Research on Black Twitter specifically and Black social media use in general is few an far between. Scholars Roderick Graham and Shawn Smith assert the need for the theoretical framing of Black Twitter as a counterpublic in an article titled “The Content of Our #Characters: Black Twitter as Counterpublic” published in a recent issue of Sociology of Race and Ethnicity. The authors base their claim on literature about public-counterpublic spheres and the ways marginalized groups are represented within them. In order to test this claim, they use 4,000 tweets collected in January 2015 that contained the following hashtags: #BlackTwitter, #UniteBlue, #TCOT, and #BCOT. According to the authors, sociologists interested in the public sphere can use research on Black Twitter to further analyze the parameters of networked publics in the digital age.
Black counterpublics are just one type of public sphere associated with Black life:
Squires attempted to solve this problem by developing a typology of publics using examples from the African American experience. Enclaves are publics that, because of fear of sanctions, develop counterhegemonic ideas solely for consumption within that sphere.
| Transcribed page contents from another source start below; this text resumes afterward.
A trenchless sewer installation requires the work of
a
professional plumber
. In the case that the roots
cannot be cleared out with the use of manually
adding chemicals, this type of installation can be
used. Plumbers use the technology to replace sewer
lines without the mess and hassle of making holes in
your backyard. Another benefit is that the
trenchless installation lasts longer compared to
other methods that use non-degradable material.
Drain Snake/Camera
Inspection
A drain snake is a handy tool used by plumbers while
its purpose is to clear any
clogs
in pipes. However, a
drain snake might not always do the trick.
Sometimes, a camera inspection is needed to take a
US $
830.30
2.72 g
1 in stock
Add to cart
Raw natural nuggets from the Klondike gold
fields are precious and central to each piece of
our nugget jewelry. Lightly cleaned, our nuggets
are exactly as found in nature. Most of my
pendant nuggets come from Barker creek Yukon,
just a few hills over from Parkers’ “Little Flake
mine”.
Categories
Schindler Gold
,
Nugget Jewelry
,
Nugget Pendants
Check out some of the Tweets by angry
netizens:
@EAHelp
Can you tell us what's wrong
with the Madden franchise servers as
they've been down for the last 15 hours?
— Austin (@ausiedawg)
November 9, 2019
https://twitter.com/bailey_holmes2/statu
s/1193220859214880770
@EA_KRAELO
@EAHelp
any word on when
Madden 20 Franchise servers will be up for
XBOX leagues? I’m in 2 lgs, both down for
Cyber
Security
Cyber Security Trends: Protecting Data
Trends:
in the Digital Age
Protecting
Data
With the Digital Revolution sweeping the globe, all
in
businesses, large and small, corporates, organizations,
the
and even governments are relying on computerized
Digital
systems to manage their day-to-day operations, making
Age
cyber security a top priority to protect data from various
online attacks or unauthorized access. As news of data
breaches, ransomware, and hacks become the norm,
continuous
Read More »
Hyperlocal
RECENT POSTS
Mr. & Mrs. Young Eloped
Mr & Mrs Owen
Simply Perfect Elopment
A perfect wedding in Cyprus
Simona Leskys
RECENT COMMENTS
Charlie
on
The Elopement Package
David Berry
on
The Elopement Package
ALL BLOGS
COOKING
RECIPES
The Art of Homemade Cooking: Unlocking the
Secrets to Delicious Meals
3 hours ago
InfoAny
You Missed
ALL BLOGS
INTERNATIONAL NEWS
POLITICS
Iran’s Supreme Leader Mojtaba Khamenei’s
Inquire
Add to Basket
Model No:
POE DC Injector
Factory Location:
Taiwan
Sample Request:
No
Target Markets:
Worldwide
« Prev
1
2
A hush harbor is an example of an enclave. Counterpublics are most closely aligned with Fraser’s initial conceptualization, engaging in wider public debate for political change. Satellites are publics that seek separation for reasons other than oppressive relations, and occasionally interact with wider publics. Their aim is to build a solid group identity. (435)
Findings suggest that #BlackTwitter is indeed a counterpublic for several reasons:
- They receive more favorites and replies than other hashtags. Favorites typically mean people agree with the tweet or desire to archive it. Replies, on the other hand mean someone wants to contest or extend ideas in the original tweet.
- The themes discussed in #BlackTwitter tend not to overlap with the themes discussed in the other hashtags. Overall these themes include
- Interideological mining
- Dominant terms
Black counterpublics have a historic precedent going back to slavery with hush harbors, while modern spaces include the Black church, barbershop, and salon. The unique aspect of Black networked counterpublics like Black Twitter is a more nuanced discourse than happens in these physical spaces. Nevertheless, they share the characteristic of offering Black people a sort of training grounds.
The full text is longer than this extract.